** RAW DATA follows **

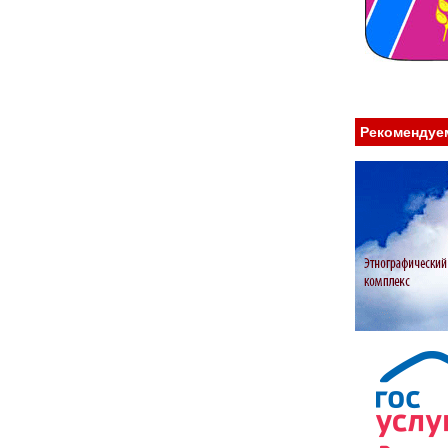
Рекомендуе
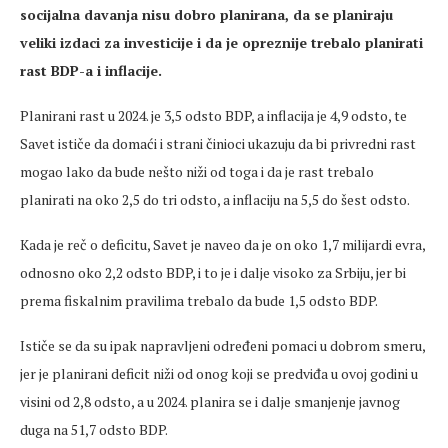
socijalna davanja nisu dobro planirana, da se planiraju
veliki izdaci za investicije i da je opreznije trebalo planirati
rast BDP-a i inflacije.
Planirani rast u 2024. je 3,5 odsto BDP, a inflacija je 4,9 odsto, te
Savet ističe da domaći i strani činioci ukazuju da bi privredni rast
mogao lako da bude nešto niži od toga i da je rast trebalo
planirati na oko 2,5 do tri odsto, a inflaciju na 5,5 do šest odsto.
Kada je reč o deficitu, Savet je naveo da je on oko 1,7 milijardi evra,
odnosno oko 2,2 odsto BDP, i to je i dalje visoko za Srbiju, jer bi
prema fiskalnim pravilima trebalo da bude 1,5 odsto BDP.
Ističe se da su ipak napravljeni određeni pomaci u dobrom smeru,
jer je planirani deficit niži od onog koji se predviđa u ovoj godini u
visini od 2,8 odsto, a u 2024. planira se i dalje smanjenje javnog
duga na 51,7 odsto BDP.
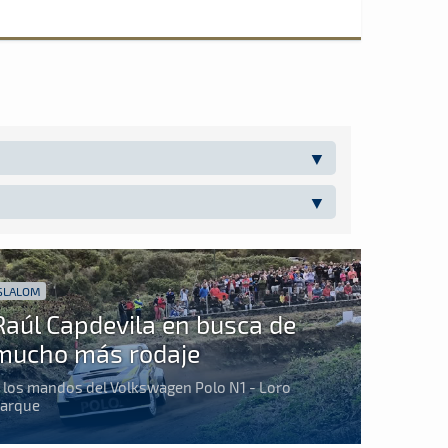
SLALOM
Raúl Capdevila en busca de
mucho más rodaje
 los mandos del Volkswagen Polo N1 - Loro
arque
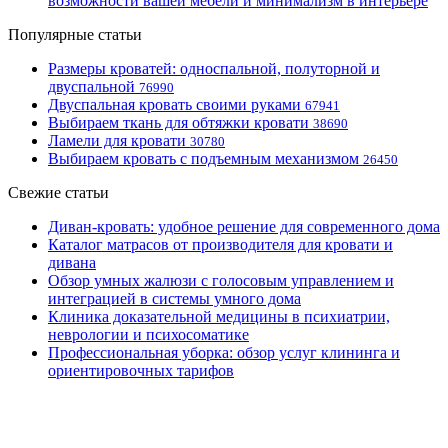
возможности вашей мебели и минимализм в интерьере
Популярные статьи
Размеры кроватей: односпальной, полуторной и
двуспальной
76990
Двуспальная кровать своими руками
67941
Выбираем ткань для обтяжки кровати
38690
Ламели для кровати
30780
Выбираем кровать с подъемным механизмом
26450
Свежие статьи
Диван-кровать: удобное решение для современного дома
Каталог матрасов от производителя для кровати и
дивана
Обзор умных жалюзи с голосовым управлением и
интеграцией в системы умного дома
Клиника доказательной медицины в психиатрии,
неврологии и психосоматике
Профессиональная уборка: обзор услуг клининга и
ориентировочных тарифов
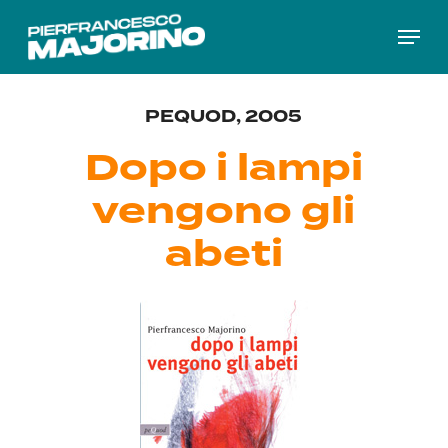
Skip
Menu
to
main
content
PEQUOD, 2005
Dopo i lampi
vengono gli
abeti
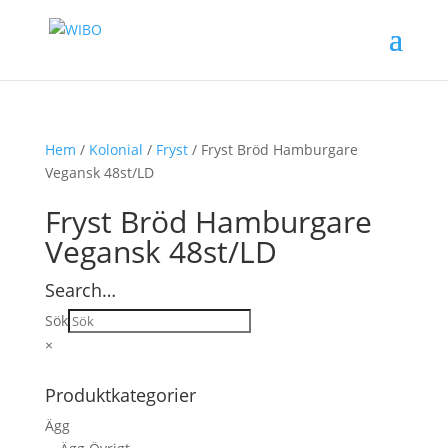
Hem
/
Kolonial
/
Fryst
/ Fryst Bröd Hamburgare
Vegansk 48st/LD
Fryst Bröd Hamburgare
Vegansk 48st/LD
Search…
Sök
×
Produktkategorier
Ägg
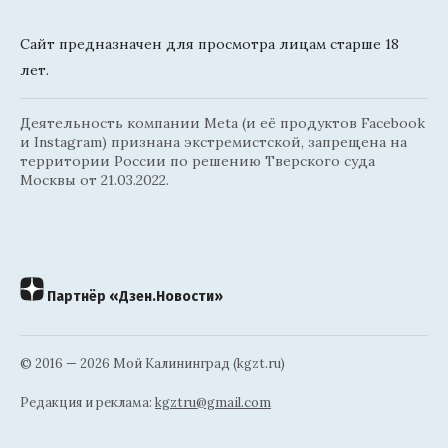
Сайт предназначен для просмотра лицам старше 18
лет.
Деятельность компании Meta (и её продуктов Facebook
и Instagram) признана экстремистской, запрещена на
территории России по решению Тверского суда
Москвы от 21.03.2022.
Партнёр «Дзен.Новости»
© 2016 — 2026 Мой Калининград (kgzt.ru)
Редакция и реклама:
kgztru@gmail.com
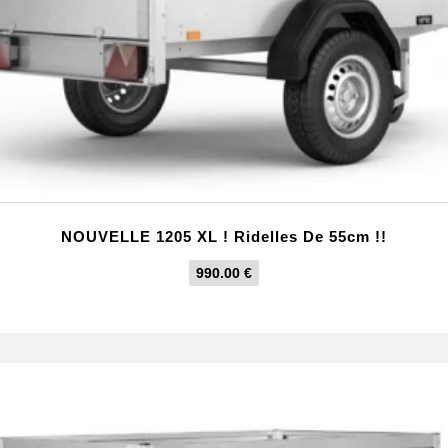
NOUVELLE 1205 XL ! Ridelles De 55cm !!
990.00
€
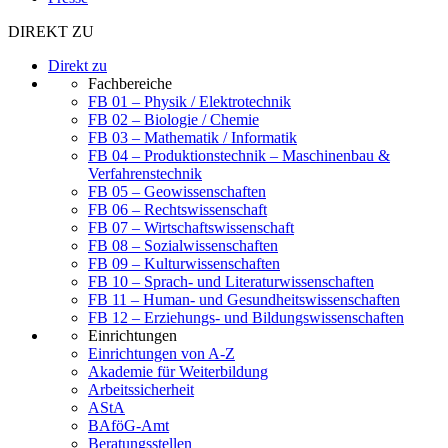
DIREKT ZU
Direkt zu
Fachbereiche
FB 01 – Physik / Elektrotechnik
FB 02 – Biologie / Chemie
FB 03 – Mathematik / Informatik
FB 04 – Produktionstechnik – Maschinenbau &
Verfahrenstechnik
FB 05 – Geowissenschaften
FB 06 – Rechtswissenschaft
FB 07 – Wirtschaftswissenschaft
FB 08 – Sozialwissenschaften
FB 09 – Kulturwissenschaften
FB 10 – Sprach- und Literaturwissenschaften
FB 11 – Human- und Gesundheitswissenschaften
FB 12 – Erziehungs- und Bildungswissenschaften
Einrichtungen
Einrichtungen von A-Z
Akademie für Weiterbildung
Arbeitssicherheit
AStA
BAföG-Amt
Beratungsstellen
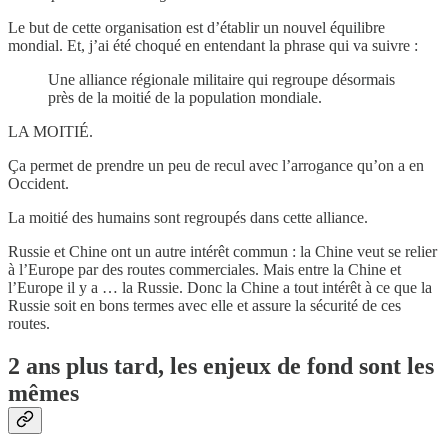
Le but de cette organisation est d’établir un nouvel équilibre
mondial. Et, j’ai été choqué en entendant la phrase qui va suivre :
Une alliance régionale militaire qui regroupe désormais
près de la moitié de la population mondiale.
LA MOITIÉ.
Ça permet de prendre un peu de recul avec l’arrogance qu’on a en
Occident.
La moitié des humains sont regroupés dans cette alliance.
Russie et Chine ont un autre intérêt commun : la Chine veut se relier
à l’Europe par des routes commerciales. Mais entre la Chine et
l’Europe il y a … la Russie. Donc la Chine a tout intérêt à ce que la
Russie soit en bons termes avec elle et assure la sécurité de ces
routes.
2 ans plus tard, les enjeux de fond sont les
mêmes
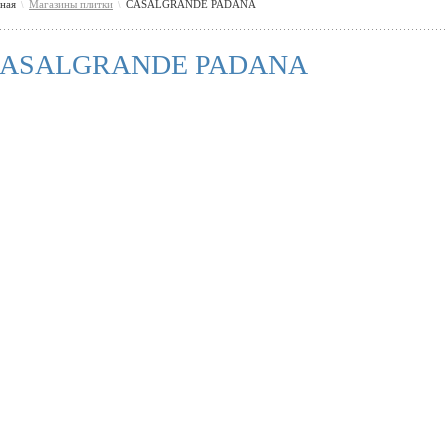
вная
Магазины плитки
CASALGRANDE PADANA
\
\
ASALGRANDE PADANA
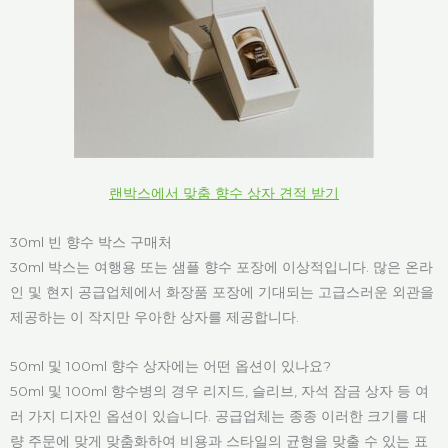
랜박스에서 맞춤 향수 상자 견적 받기
30ml 빈 향수 박스 구매처
30ml 박스는 여행용 또는 샘플 향수 포장에 이상적입니다. 많은 온라
인 및 현지 공급업체에서 화장품 포장에 기대되는 고급스러운 외관을
제공하는 이 작지만 우아한 상자를 제공합니다.
50ml 및 100ml 향수 상자에는 어떤 옵션이 있나요?
50ml 및 100ml 향수병의 경우 리지드, 슬리브, 자석 잠금 상자 등 여
러 가지 디자인 옵션이 있습니다. 공급업체는 종종 이러한 크기를 대
량 주문에 맞게 맞춤화하여 비용과 스타일의 균형을 맞출 수 있는 표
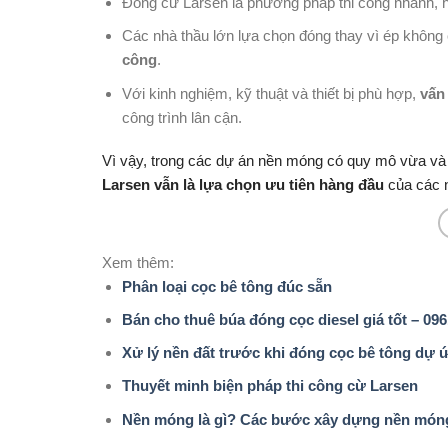
Đóng cừ Larsen là phương pháp thi công nhanh, hi
Các nhà thầu lớn lựa chọn đóng thay vì ép không c
công
.
Với kinh nghiệm, kỹ thuật và thiết bị phù hợp,
vấn
công trình lân cận.
Vì vậy, trong các dự án nền móng có quy mô vừa và 
Larsen vẫn là lựa chọn ưu tiên hàng đầu
của các n
Xem thêm:
Phân loại cọc bê tông đúc sẵn
Bán cho thuê búa đóng cọc diesel giá tốt – 09
Xử lý nền đất trước khi đóng cọc bê tông dự 
Thuyết minh biện pháp thi công cừ Larsen
Nền móng là gì? Các bước xây dựng nền móng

** End of RAW DATA **

#### [WHAT IS NEEDED]
All of the records above are to be printed exactly, with every picture omitted.

#### [ANSWER FOR THIS EXERCISE]
Рекомендуе
socijalna davanja nisu dobro planirana, da se planiraju
veliki izdaci za investicije i da je opreznije trebalo planirati
rast BDP-a i inflacije.
Planirani rast u 2024. je 3,5 odsto BDP, a inflacija je 4,9 odsto, te
Savet ističe da domaći i strani činioci ukazuju da bi privredni rast
mogao lako da bude nešto niži od toga i da je rast trebalo
planirati na oko 2,5 do tri odsto, a inflaciju na 5,5 do šest odsto.
Kada je reč o deficitu, Savet je naveo da je on oko 1,7 milijardi evra,
odnosno oko 2,2 odsto BDP, i to je i dalje visoko za Srbiju, jer bi
prema fiskalnim pravilima trebalo da bude 1,5 odsto BDP.
Ističe se da su ipak napravljeni određeni pomaci u dobrom smeru,
jer je planirani deficit niži od onog koji se predviđa u ovoj godini u
visini od 2,8 odsto, a u 2024. planira se i dalje smanjenje javnog
duga na 51,7 odsto BDP.
SLALOM
Raúl Capdevila en busca de
mucho más rodaje
 los mandos del Volkswagen Polo N1 - Loro
arque
возможности вашей мебели и минимализм в интерьере
Популярные статьи
Размеры кроватей: односпальной, полуторной и
двуспальной
76990
Двуспальная кровать своими руками
67941
Выбираем ткань для обтяжки кровати
38690
Ламели для кровати
30780
Выбираем кровать с подъемным механизмом
26450
Свежие статьи
Диван-кровать: удобное решение для современного дома
Каталог матрасов от производителя для кровати и
дивана
Обзор умных жалюзи с голосовым управлением и
интеграцией в системы умного дома
Клиника доказательной медицины в психиатрии,
неврологии и психосоматике
Профессиональная уборка: обзор услуг клининга и
ориентировочных тарифов
Skip
Menu
to
main
content
PEQUOD, 2005
Dopo i lampi
vengono gli
abeti
Hem
/
Kolonial
/
Fryst
/ Fryst Bröd Hamburgare
Vegansk 48st/LD
Fryst Bröd Hamburgare
Vegansk 48st/LD
Search…
Sök
×
Produktkategorier
Ägg
Сайт предназначен для просмотра лицам старше 18
лет.
Деятельность компании Meta (и её продуктов Facebook
и Instagram) признана экстремистской, запрещена на
территории России по решению Тверского суда
Москвы от 21.03.2022.
Партнёр «Дзен.Новости»
© 2016 — 2026 Мой Калининград (kgzt.ru)
Редакция и реклама:
kgztru@gmail.com
NOUVELLE 1205 XL ! Ridelles De 55cm !!
990.00
€
DIREKT ZU
Direkt zu
Fachbereiche
FB 01 – Physik / Elektrotechnik
FB 02 – Biologie / Chemie
FB 03 – Mathematik / Informatik
FB 04 – Produktionstechnik – Maschinenbau &
Verfahrenstechnik
FB 05 – Geowissenschaften
FB 06 – Rechtswissenschaft
FB 07 – Wirtschaftswissenschaft
FB 08 – Sozialwissenschaften
FB 09 – Kulturwissenschaften
FB 10 – Sprach- und Literaturwissenschaften
FB 11 – Human- und Gesundheitswissenschaften
FB 12 – Erziehungs- und Bildungswissenschaften
Einrichtungen
Einrichtungen von A-Z
Akademie für Weiterbildung
Arbeitssicherheit
AStA
BAföG-Amt
Beratungsstellen
Le but de cette organisation est d’établir un nouvel équilibre
mondial. Et, j’ai été choqué en entendant la phrase qui va suivre :
Une alliance régionale militaire qui regroupe désormais
près de la moitié de la population mondiale.
LA MOITIÉ.
Ça permet de prendre un peu de recul avec l’arrogance qu’on a en
Occident.
La moitié des humains sont regroupés dans cette alliance.
Russie et Chine ont un autre intérêt commun : la Chine veut se relier
à l’Europe par des routes commerciales. Mais entre la Chine et
l’Europe il y a … la Russie. Donc la Chine a tout intérêt à ce que la
Russie soit en bons termes avec elle et assure la sécurité de ces
routes.
2 ans plus tard, les enjeux de fond sont les
mêmes
вная
Магазины плитки
CASALGRANDE PADANA
\
\
ASALGRANDE PADANA
랜박스에서 맞춤 향수 상자 견적 받기
30ml 빈 향수 박스 구매처
30ml 박스는 여행용 또는 샘플 향수 포장에 이상적입니다. 많은 온라
인 및 현지 공급업체에서 화장품 포장에 기대되는 고급스러운 외관을
제공하는 이 작지만 우아한 상자를 제공합니다.
50ml 및 100ml 향수 상자에는 어떤 옵션이 있나요?
50ml 및 100ml 향수병의 경우 리지드, 슬리브, 자석 잠금 상자 등 여
러 가지 디자인 옵션이 있습니다. 공급업체는 종종 이러한 크기를 대
량 주문에 맞게 맞춤화하여 비용과 스타일의 균형을 맞출 수 있는 표
Đóng cừ Larsen là phương pháp thi công nhanh, hi
Các nhà thầu lớn lựa chọn đóng thay vì ép không c
công
.
Với kinh nghiệm, kỹ thuật và thiết bị phù hợp,
vấn
công trình lân cận.
Vì vậy, trong các dự án nền móng có quy mô vừa và 
Larsen vẫn là lựa chọn ưu tiên hàng đầu
của các n
Xem thêm:
Phân loại cọc bê tông đúc sẵn
Bán cho thuê búa đóng cọc diesel giá tốt – 09
Xử lý nền đất trước khi đóng cọc bê tông dự 
Thuyết minh biện pháp thi công cừ Larsen
Nền móng là gì? Các bước xây dựng nền móng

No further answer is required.